Problem requirements: Two lines in the listing below mark the span: one contains "グノーシア (69, 516)" and one contains "新アニメ『地獄先生ぬ～べ～』 (89, 1668)". Reproduce both of them and everything between, exactly.

Records supplied:
____________
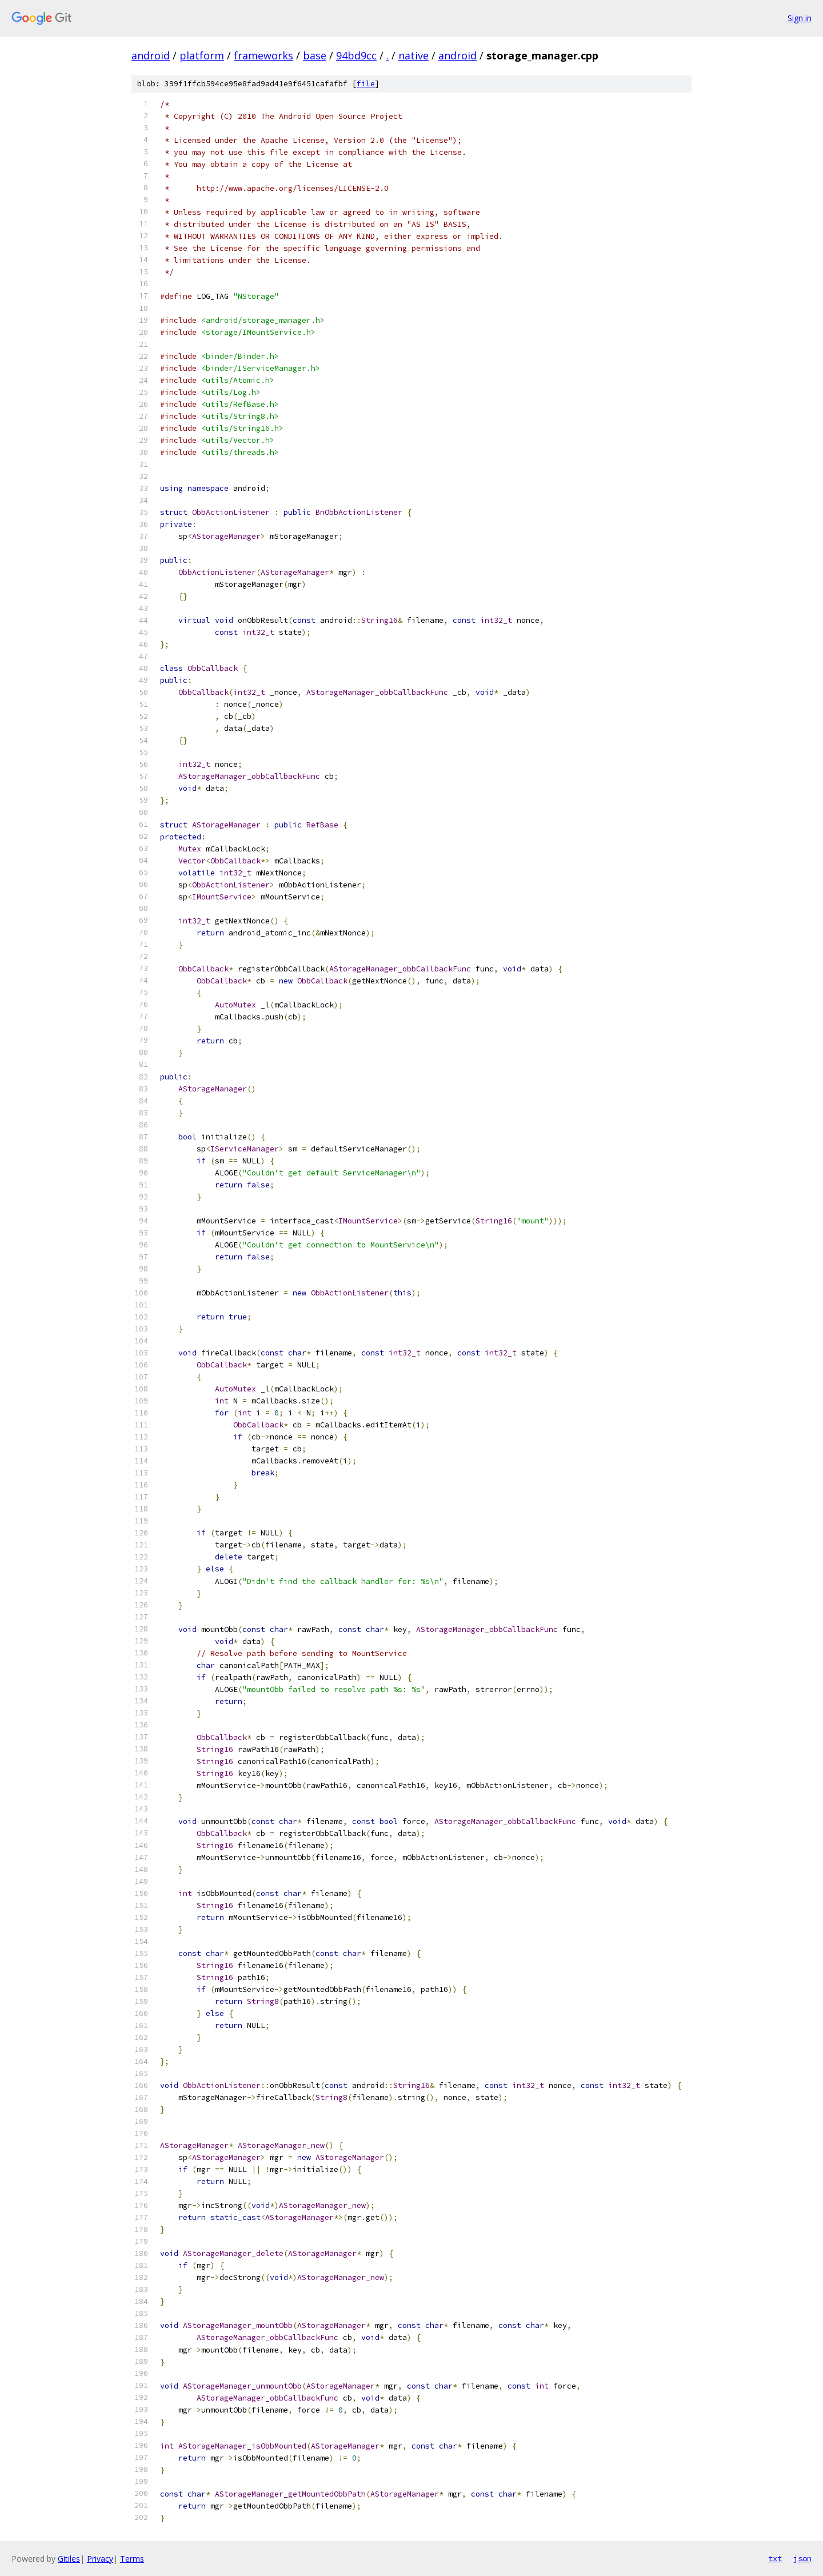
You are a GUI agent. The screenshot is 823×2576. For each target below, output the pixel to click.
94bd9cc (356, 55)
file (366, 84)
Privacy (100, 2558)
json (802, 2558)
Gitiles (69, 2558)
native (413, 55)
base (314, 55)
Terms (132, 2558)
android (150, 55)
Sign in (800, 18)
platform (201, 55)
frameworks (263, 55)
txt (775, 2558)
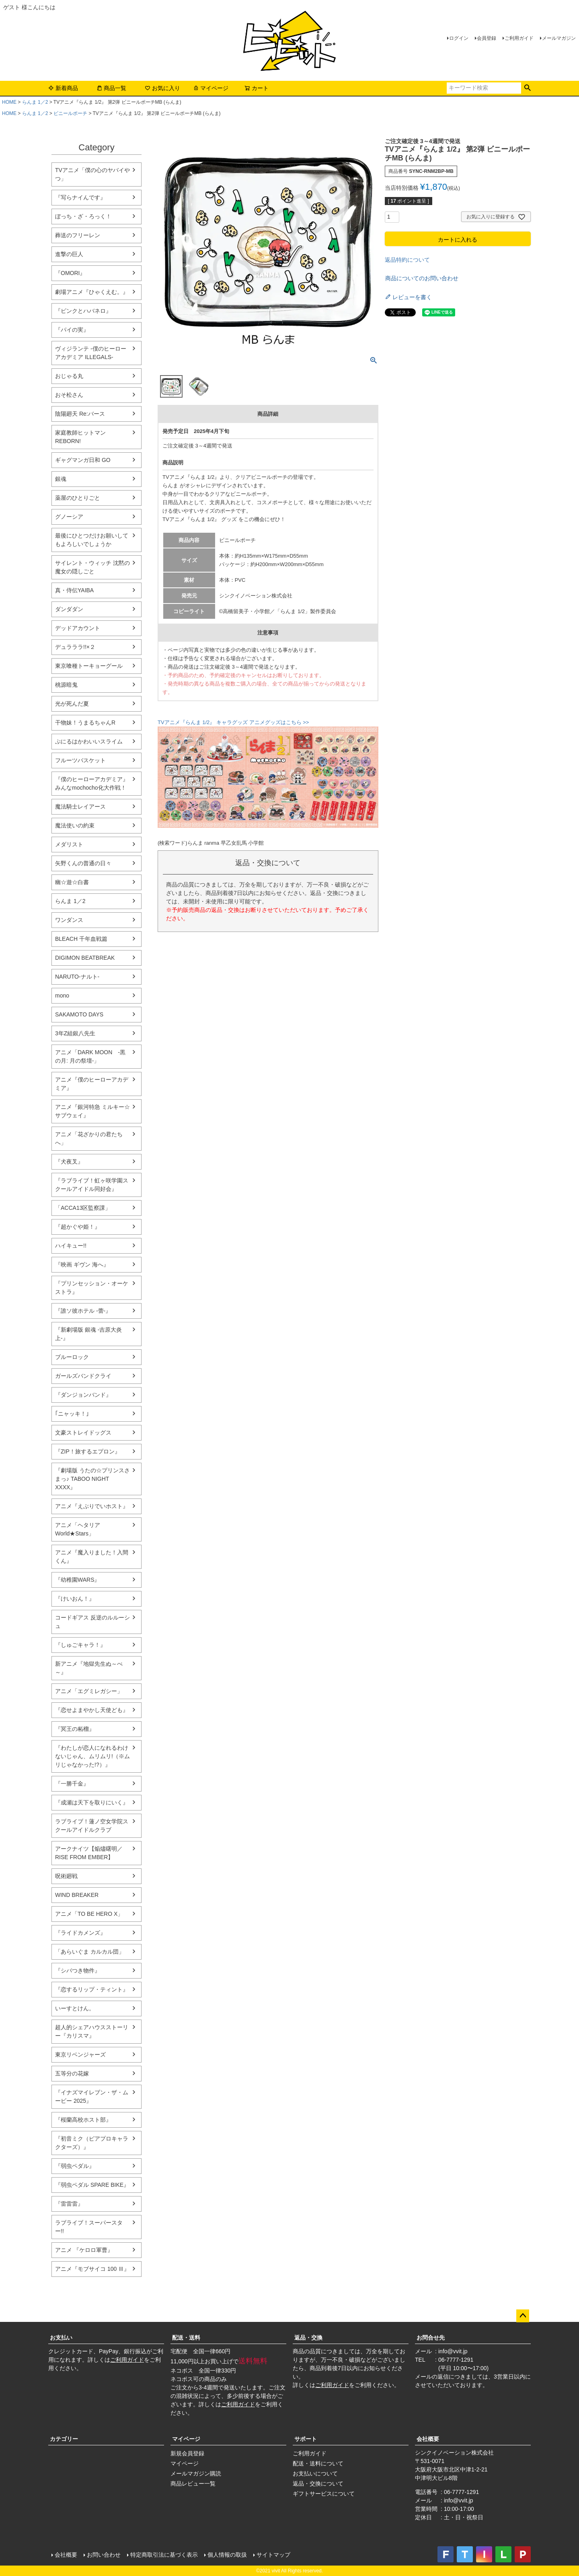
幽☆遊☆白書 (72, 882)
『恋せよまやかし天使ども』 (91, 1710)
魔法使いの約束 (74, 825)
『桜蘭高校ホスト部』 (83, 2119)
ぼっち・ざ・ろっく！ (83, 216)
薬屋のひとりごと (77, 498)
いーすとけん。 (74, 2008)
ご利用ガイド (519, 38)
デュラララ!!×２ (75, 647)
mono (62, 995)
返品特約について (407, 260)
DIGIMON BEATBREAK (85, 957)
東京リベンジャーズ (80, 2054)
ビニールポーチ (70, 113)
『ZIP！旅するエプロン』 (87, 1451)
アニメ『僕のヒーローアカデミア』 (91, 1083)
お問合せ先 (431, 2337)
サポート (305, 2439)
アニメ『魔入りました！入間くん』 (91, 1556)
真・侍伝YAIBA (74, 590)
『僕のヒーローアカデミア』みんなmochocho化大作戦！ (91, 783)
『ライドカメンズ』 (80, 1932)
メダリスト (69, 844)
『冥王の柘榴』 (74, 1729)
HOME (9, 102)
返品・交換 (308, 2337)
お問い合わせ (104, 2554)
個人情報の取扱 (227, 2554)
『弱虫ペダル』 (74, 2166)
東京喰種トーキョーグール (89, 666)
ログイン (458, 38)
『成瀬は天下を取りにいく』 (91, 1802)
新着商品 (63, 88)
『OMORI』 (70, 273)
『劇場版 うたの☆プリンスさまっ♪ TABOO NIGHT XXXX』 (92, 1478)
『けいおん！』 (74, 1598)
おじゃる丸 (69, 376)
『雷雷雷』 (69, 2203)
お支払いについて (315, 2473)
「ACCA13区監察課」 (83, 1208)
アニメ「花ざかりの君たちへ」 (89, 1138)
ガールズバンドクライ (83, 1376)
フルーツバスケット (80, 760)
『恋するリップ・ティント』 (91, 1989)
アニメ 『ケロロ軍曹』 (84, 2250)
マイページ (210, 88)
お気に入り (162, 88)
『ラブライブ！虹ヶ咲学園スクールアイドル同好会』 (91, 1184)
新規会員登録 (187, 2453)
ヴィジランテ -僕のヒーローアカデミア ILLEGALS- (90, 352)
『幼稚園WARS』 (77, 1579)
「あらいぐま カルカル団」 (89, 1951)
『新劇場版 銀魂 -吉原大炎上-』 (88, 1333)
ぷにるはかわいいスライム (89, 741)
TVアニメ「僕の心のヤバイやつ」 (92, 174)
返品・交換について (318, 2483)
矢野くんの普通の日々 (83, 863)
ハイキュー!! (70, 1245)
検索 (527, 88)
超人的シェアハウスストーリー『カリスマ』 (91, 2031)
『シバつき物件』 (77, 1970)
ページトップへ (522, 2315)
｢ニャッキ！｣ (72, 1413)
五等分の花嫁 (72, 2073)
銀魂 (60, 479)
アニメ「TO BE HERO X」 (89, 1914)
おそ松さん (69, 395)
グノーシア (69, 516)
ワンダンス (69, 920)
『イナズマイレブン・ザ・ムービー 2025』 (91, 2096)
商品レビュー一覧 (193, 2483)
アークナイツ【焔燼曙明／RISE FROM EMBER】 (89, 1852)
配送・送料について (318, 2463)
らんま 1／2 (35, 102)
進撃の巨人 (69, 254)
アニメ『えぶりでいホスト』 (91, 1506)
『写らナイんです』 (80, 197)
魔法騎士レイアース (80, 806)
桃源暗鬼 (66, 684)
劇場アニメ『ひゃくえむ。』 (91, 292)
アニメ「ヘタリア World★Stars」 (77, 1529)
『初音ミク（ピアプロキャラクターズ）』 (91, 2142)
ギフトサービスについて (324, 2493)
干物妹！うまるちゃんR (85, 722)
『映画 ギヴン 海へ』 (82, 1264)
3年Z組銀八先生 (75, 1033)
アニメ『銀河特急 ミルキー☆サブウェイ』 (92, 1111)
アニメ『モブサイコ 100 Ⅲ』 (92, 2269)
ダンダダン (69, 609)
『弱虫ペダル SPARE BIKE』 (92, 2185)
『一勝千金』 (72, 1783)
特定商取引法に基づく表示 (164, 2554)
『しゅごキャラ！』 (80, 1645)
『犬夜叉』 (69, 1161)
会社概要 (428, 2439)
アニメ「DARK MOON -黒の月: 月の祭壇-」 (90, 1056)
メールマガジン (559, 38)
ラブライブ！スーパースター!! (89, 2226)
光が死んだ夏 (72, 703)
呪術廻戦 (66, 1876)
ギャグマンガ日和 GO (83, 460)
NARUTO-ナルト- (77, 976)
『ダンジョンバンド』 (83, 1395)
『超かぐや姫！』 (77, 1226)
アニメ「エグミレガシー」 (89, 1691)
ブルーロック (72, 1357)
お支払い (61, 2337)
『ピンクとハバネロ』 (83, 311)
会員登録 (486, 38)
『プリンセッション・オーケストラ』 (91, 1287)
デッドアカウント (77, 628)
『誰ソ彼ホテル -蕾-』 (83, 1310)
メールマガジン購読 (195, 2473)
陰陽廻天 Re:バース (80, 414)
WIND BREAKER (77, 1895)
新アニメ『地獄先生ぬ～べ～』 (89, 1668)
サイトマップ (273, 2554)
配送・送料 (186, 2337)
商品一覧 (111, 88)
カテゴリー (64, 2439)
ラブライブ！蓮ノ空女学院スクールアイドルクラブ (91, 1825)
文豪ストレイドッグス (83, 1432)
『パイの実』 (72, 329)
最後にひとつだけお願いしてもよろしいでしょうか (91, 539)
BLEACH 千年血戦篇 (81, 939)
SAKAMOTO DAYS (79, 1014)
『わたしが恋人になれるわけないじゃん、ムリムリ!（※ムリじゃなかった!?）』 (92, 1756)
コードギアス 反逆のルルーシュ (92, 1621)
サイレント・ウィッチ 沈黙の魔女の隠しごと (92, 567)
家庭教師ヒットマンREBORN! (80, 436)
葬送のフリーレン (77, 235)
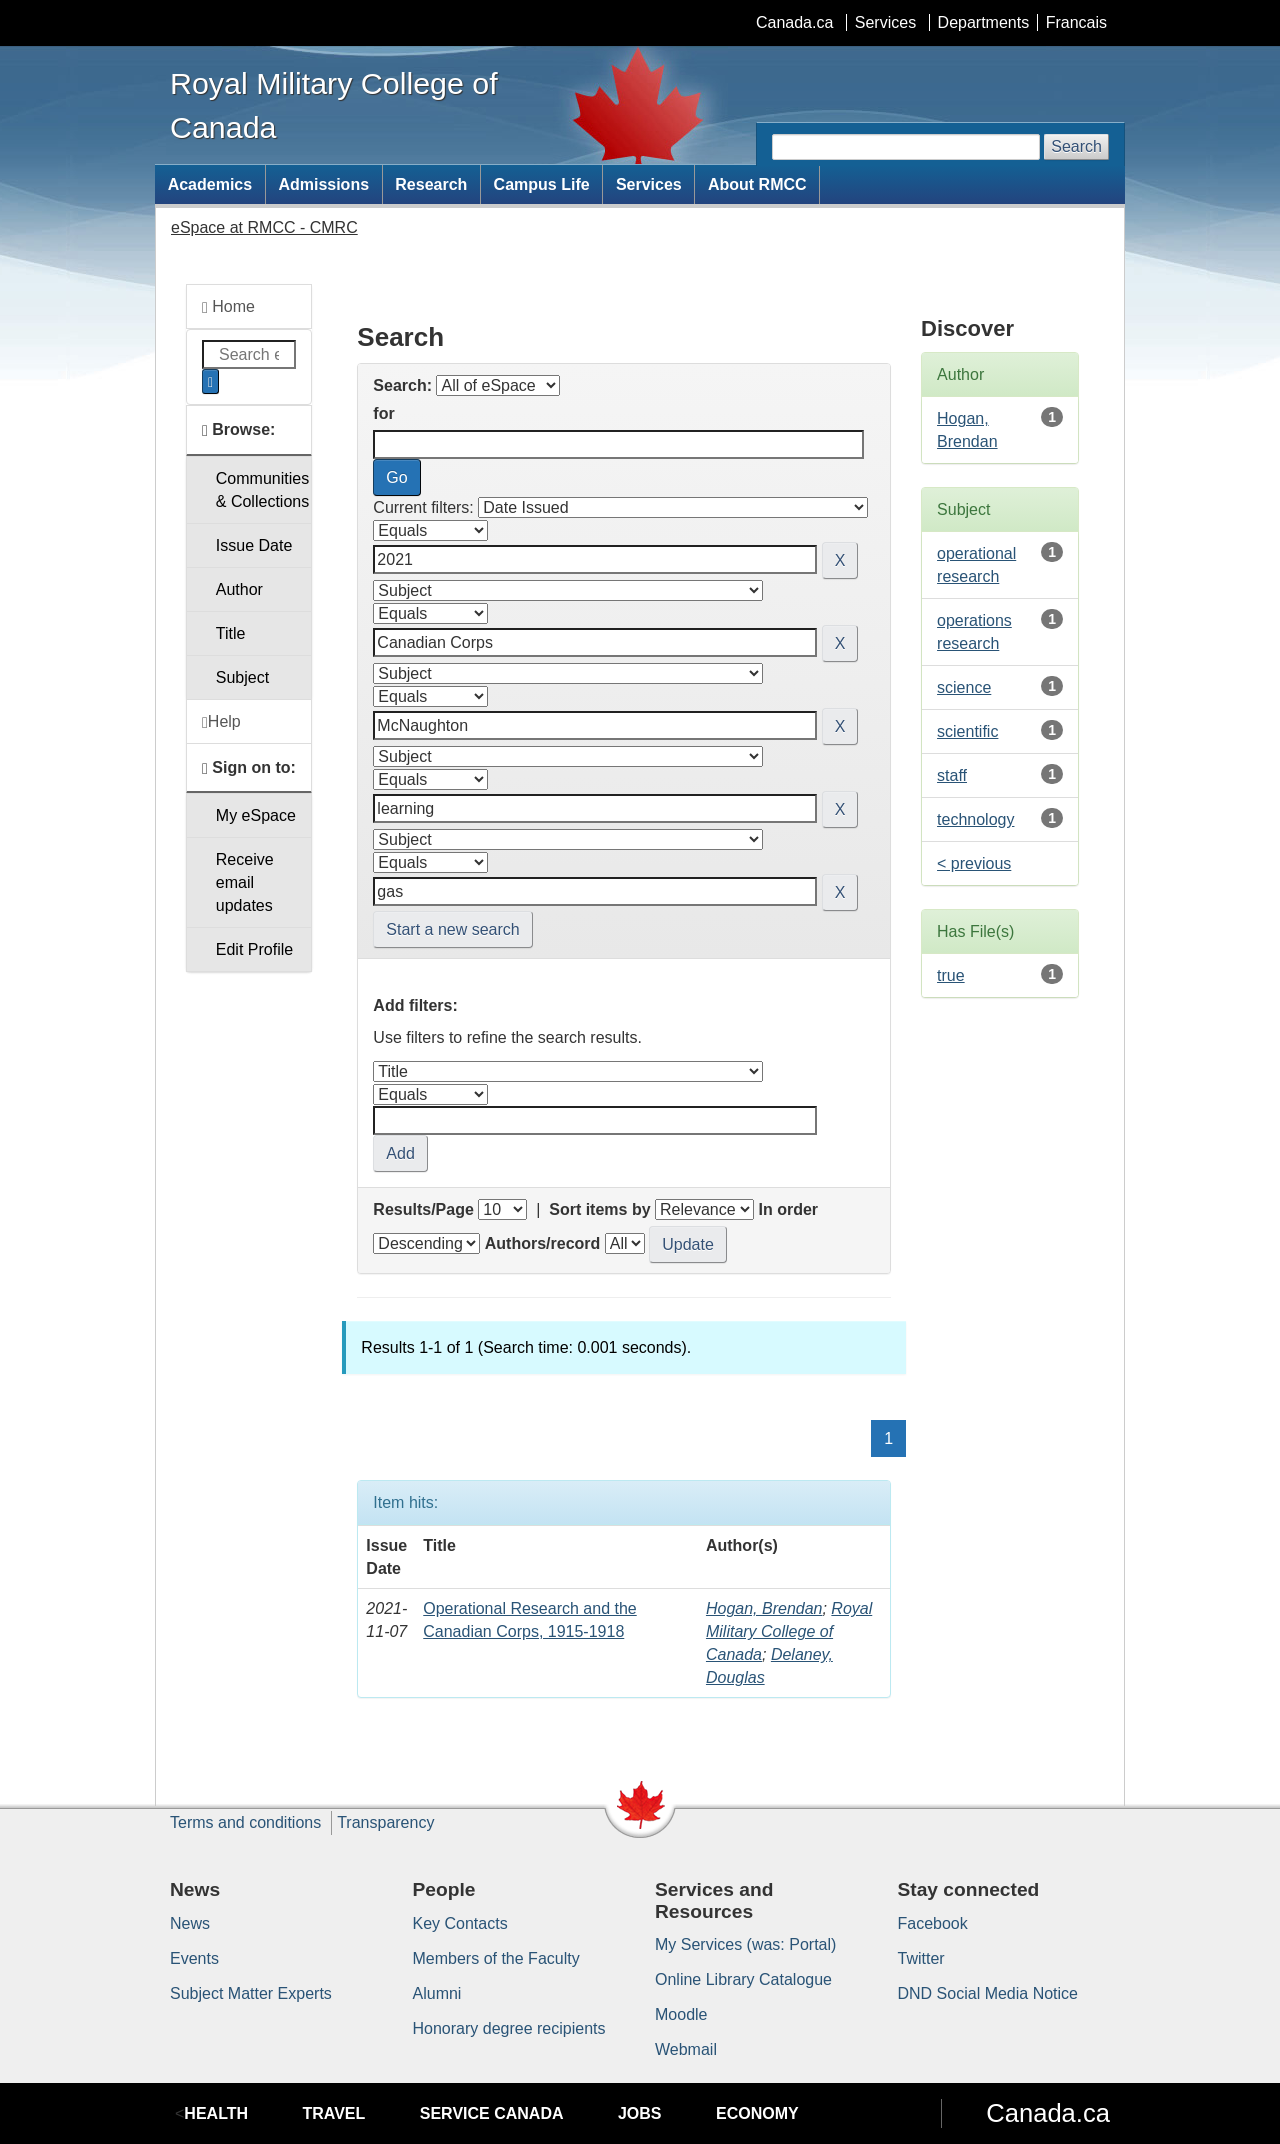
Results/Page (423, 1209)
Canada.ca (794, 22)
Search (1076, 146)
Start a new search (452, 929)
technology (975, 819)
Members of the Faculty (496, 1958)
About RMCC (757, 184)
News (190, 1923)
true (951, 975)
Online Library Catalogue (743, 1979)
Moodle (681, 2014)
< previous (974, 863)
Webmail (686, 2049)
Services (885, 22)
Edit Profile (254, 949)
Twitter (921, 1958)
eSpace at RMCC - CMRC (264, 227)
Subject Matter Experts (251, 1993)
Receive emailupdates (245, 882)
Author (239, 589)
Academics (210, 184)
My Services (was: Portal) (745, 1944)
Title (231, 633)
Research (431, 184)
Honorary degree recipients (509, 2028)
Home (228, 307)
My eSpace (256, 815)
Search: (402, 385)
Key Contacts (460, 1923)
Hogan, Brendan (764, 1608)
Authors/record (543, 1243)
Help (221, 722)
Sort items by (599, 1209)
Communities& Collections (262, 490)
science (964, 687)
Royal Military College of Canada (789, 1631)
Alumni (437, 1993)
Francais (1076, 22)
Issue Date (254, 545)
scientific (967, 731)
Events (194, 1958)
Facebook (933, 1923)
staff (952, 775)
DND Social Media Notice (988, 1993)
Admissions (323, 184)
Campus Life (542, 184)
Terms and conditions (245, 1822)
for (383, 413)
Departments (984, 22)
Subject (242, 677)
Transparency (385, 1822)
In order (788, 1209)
____________
Result of this exercise:
グノーシア (69, 516)
ワンダンス (69, 920)
『イナズマイレブン・ザ・ムービー 2025』 (91, 2096)
商品レビュー一覧 (193, 2483)
アークナイツ【焔燼曙明／RISE FROM EMBER】 (89, 1852)
配送・送料について (318, 2463)
らんま 1／2 (35, 102)
進撃の巨人 (69, 254)
アニメ『えぶりでいホスト』 (91, 1506)
『写らナイんです』 (80, 197)
魔法騎士レイアース (80, 806)
桃源暗鬼 (66, 684)
劇場アニメ『ひゃくえむ。』 (91, 292)
アニメ「ヘタリア World★Stars」 (77, 1529)
『初音ミク（ピアプロキャラクターズ）』 (91, 2142)
ギフトサービスについて (324, 2493)
干物妹！うまるちゃんR (85, 722)
『映画 ギヴン 海へ』 (82, 1264)
3年Z組銀八先生 (75, 1033)
アニメ『銀河特急 ミルキー☆サブウェイ』 (92, 1111)
アニメ『モブサイコ 100 Ⅲ』 (92, 2269)
ダンダダン (69, 609)
『弱虫ペダル SPARE BIKE』 (92, 2185)
『一勝千金』 (72, 1783)
特定商取引法に基づく表示 (164, 2554)
『しゅごキャラ！』 (80, 1645)
『犬夜叉』 (69, 1161)
会社概要 (428, 2439)
アニメ「DARK MOON -黒の月: 月の祭壇-」 (90, 1056)
メールマガジン (559, 38)
ラブライブ！スーパースター!! (89, 2226)
光が死んだ夏 (72, 703)
呪術廻戦 (66, 1876)
ギャグマンガ日和 GO (83, 460)
NARUTO-ナルト- (77, 976)
『ダンジョンバンド』 (83, 1395)
『超かぐや姫！』 (77, 1226)
アニメ「エグミレガシー」 (89, 1691)
ブルーロック (72, 1357)
お支払い (61, 2337)
『ピンクとハバネロ』 (83, 311)
会員登録 (486, 38)
『プリンセッション・オーケストラ』 (91, 1287)
デッドアカウント (77, 628)
『誰ソ彼ホテル -蕾-』 (83, 1310)
メールマガジン購読 (195, 2473)
陰陽廻天 Re:バース (80, 414)
WIND BREAKER (77, 1895)
新アニメ『地獄先生ぬ～べ～』 (89, 1668)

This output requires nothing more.